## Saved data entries
--- --- ---

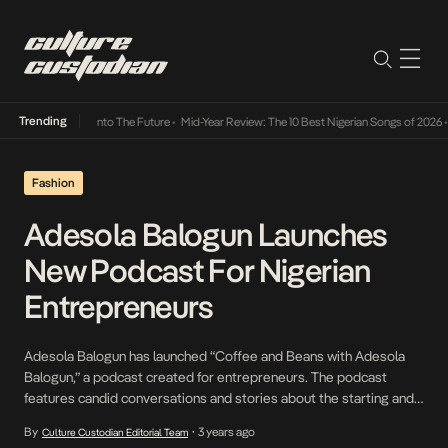
Trending
 Lamba Its Way Into The Future
•
Mid-Year Review: The 10 Best Nigerian Songs of 2026
•
Fashion
Adesola Balogun Launches
New Podcast For Nigerian
Entrepreneurs
Adesola Balogun has launched “Coffee and Beans with Adesola
Balogun,” a podcast created for entrepreneurs. The podcast
features candid conversations and stories about the starting and
running of businesses. Each episode of the podcast invites
By
3 years ago
Culture Custodian Editorial Team
•
business owners and experts in their respective fields to offer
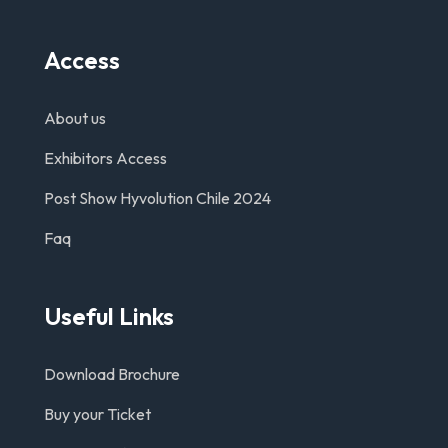
Access
About us
Exhibitors Access
Post Show Hyvolution Chile 2024
Faq
Useful Links
Download Brochure
Buy your Ticket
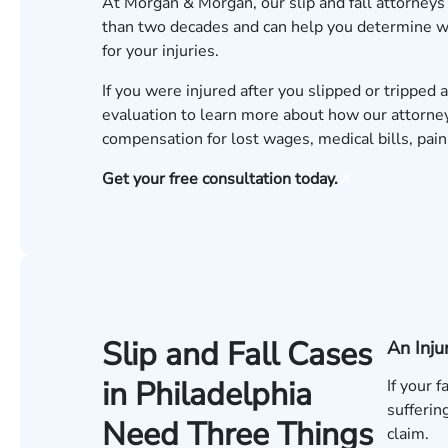
At Morgan & Morgan, our
slip and fall attorneys
than two decades and can help you determine wh
for your injuries.
If you were injured after you slipped or tripped a
evaluation to learn more about how our attorney
compensation for lost wages, medical bills, pai
Get your free consultation today.
Slip and Fall Cases
An Inju
in Philadelphia
If your 
sufferin
Need Three Things
claim.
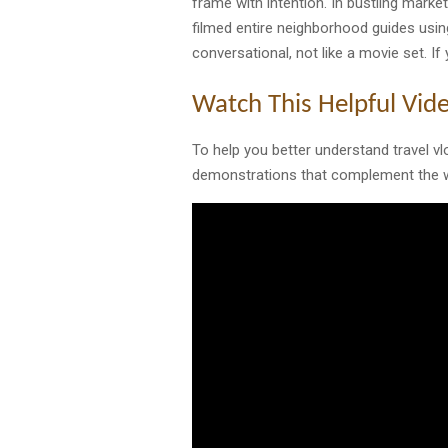
frame with intention. In bustling marke
filmed entire neighborhood guides usin
conversational, not like a movie set. If
Watch This Helpful Vid
To help you better understand travel vl
demonstrations that complement the w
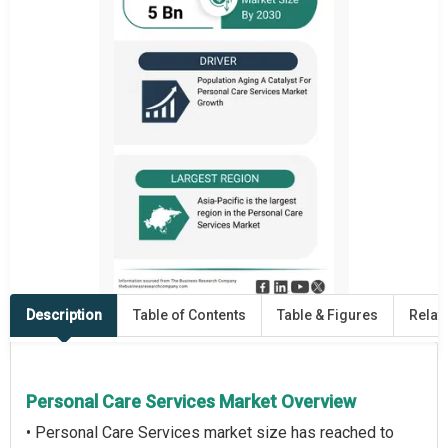
Description
Table of Contents
Table & Figures
Relat
Personal Care Services Market Overview
• Personal Care Services market size has reached to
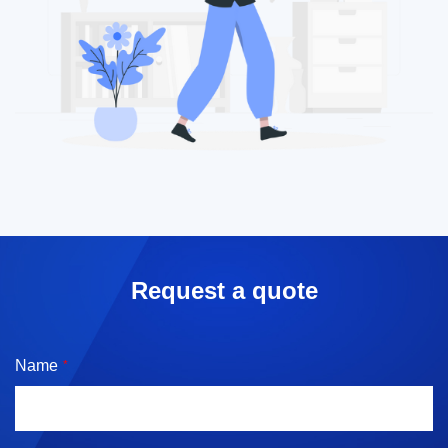
Request a quote
Name
*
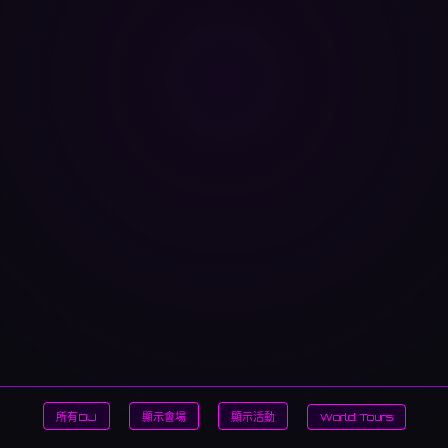
所有DJ
顯示會場
顯示活動
World Tours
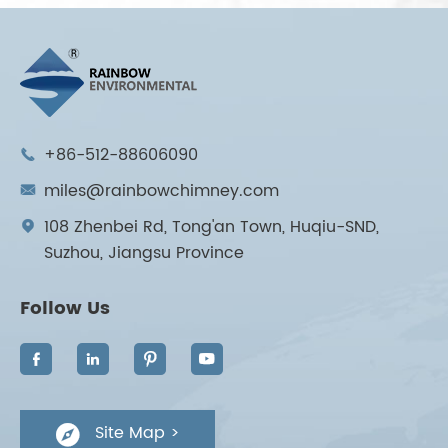
+86-512-88606090

miles@rainbowchimney.com

108 Zhenbei Rd, Tong'an Town, Huqiu-SND,

Suzhou, Jiangsu Province
Follow Us




Site Map >

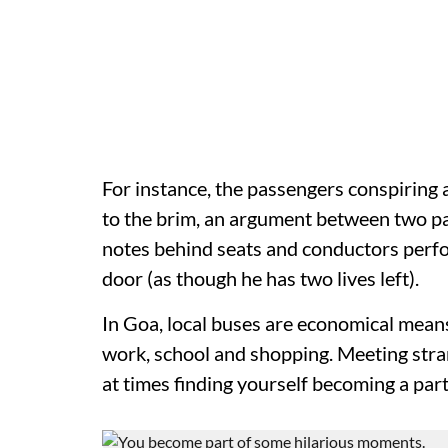
For instance, the passengers conspiring 
to the brim, an argument between two p
notes behind seats and conductors perfor
door (as though he has two lives left).
In Goa, local buses are economical mean
work, school and shopping. Meeting stra
at times finding yourself becoming a par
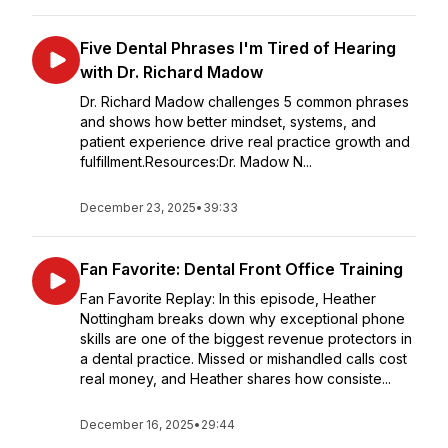
Five Dental Phrases I'm Tired of Hearing
with Dr. Richard Madow
Dr. Richard Madow challenges 5 common phrases
and shows how better mindset, systems, and
patient experience drive real practice growth and
fulfillment.Resources:Dr. Madow N...
December 23, 2025
•
39:33
Fan Favorite: Dental Front Office Training
Fan Favorite Replay: In this episode, Heather
Nottingham breaks down why exceptional phone
skills are one of the biggest revenue protectors in
a dental practice. Missed or mishandled calls cost
real money, and Heather shares how consiste...
December 16, 2025
•
29:44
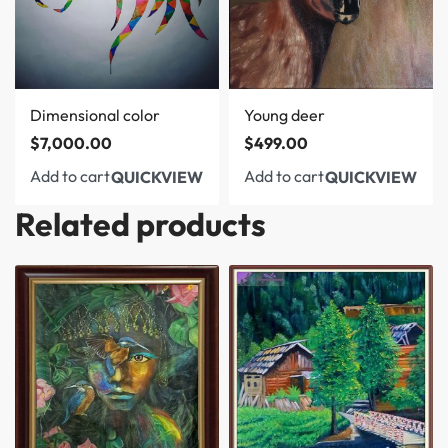
Dimensional color
Young deer
$
7,000.00
$
499.00
Add to cart
Add to cart
QUICKVIEW
QUICKVIEW
Related products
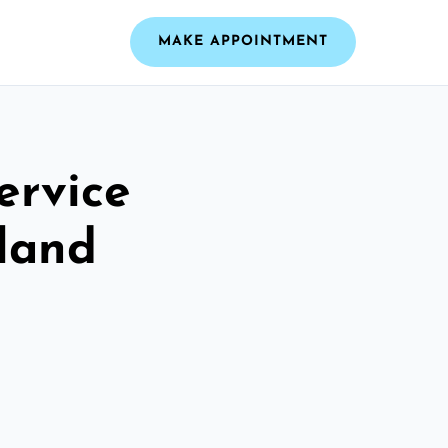
MAKE APPOINTMENT
ervice
tland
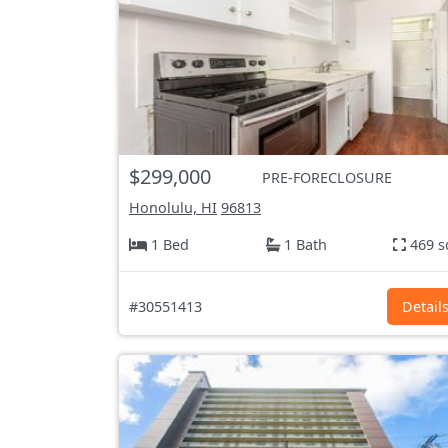
$299,000
PRE-FORECLOSURE
Honolulu, HI
96813
1 Bed
1 Bath
469 s
#30551413
Detail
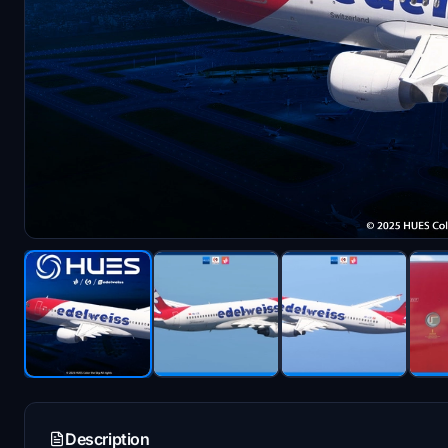
Description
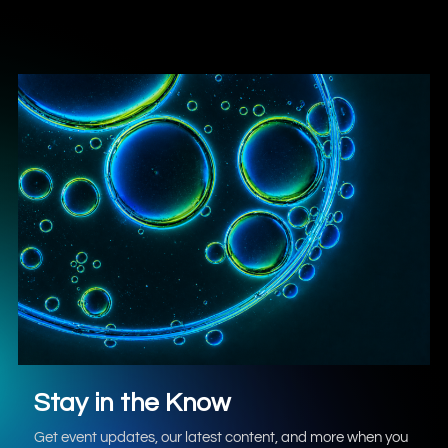
Stay in the Know
Get event updates, our latest content, and more when you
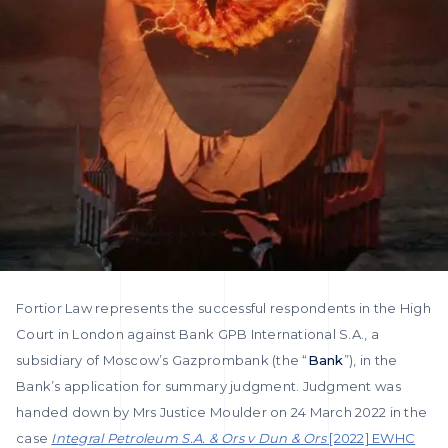
Fortior Law represents the successful respondents in the High
Court in London against Bank GPB International S.A., a
subsidiary of Moscow’s Gazprombank (the “
Bank
”), in the
Bank’s application for summary judgment. Judgment was
handed down by Mrs Justice Moulder on 24 March 2022 in the
case
Integral Petroleum S.A. & Ors v Dun & Ors
[2022] EWHC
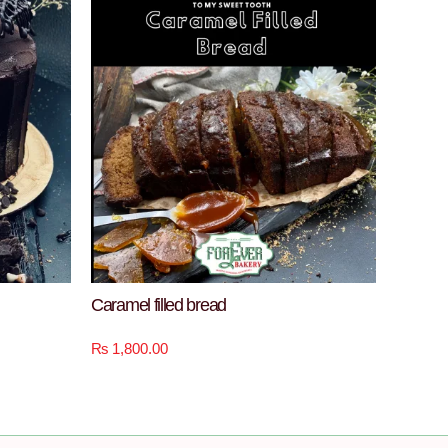
Caramel filled bread
₨
1,800.00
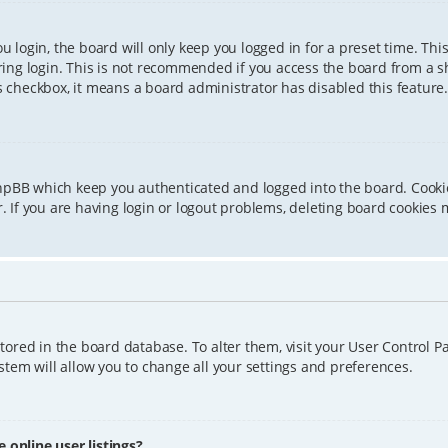
 login, the board will only keep you logged in for a preset time. Th
ing login. This is not recommended if you access the board from a sha
is checkbox, it means a board administrator has disabled this feature.
phpBB which keep you authenticated and logged into the board. Cookie
 If you are having login or logout problems, deleting board cookies 
 stored in the board database. To alter them, visit your User Control P
tem will allow you to change all your settings and preferences.
online user listings?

--- --- ---

## Description of the task
Write out, word for word, the lines from the first line of the entries through the one containing "work, school and shopping. Meeting stra", both included. Leave out the pictures.

## Response area
Trending
 Lamba Its Way Into The Future
•
Mid-Year Review: The 10 Best Nigerian Songs of 2026
•
Fashion
Adesola Balogun Launches
New Podcast For Nigerian
Entrepreneurs
Adesola Balogun has launched “Coffee and Beans with Adesola
Balogun,” a podcast created for entrepreneurs. The podcast
features candid conversations and stories about the starting and
running of businesses. Each episode of the podcast invites
By
3 years ago
Culture Custodian Editorial Team
•
business owners and experts in their respective fields to offer
Access
About us
Exhibitors Access
Post Show Hyvolution Chile 2024
Faq
Useful Links
Download Brochure
Buy your Ticket
At Morgan & Morgan, our
slip and fall attorneys
than two decades and can help you determine wh
for your injuries.
If you were injured after you slipped or tripped a
evaluation to learn more about how our attorney
compensation for lost wages, medical bills, pai
Get your free consultation today.
Slip and Fall Cases
An Inju
in Philadelphia
If your 
sufferin
Need Three Things
claim.
frame with intention. In bustling marke
filmed entire neighborhood guides usin
conversational, not like a movie set. If
Watch This Helpful Vid
To help you better understand travel vl
demonstrations that complement the w
Description
Table of Contents
Table & Figures
Relat
Personal Care Services Market Overview
• Personal Care Services market size has reached to
Request a quote
Name
*
所有DJ
顯示會場
顯示活動
World Tours
+86-512-88606090

miles@rainbowchimney.com

108 Zhenbei Rd, Tong'an Town, Huqiu-SND,

Suzhou, Jiangsu Province
Follow Us




Site Map >

For instance, the passengers conspiring 
to the brim, an argument between two p
notes behind seats and conductors perfor
door (as though he has two lives left).
In Goa, local buses are economical mean
work, school and shopping. Meeting stra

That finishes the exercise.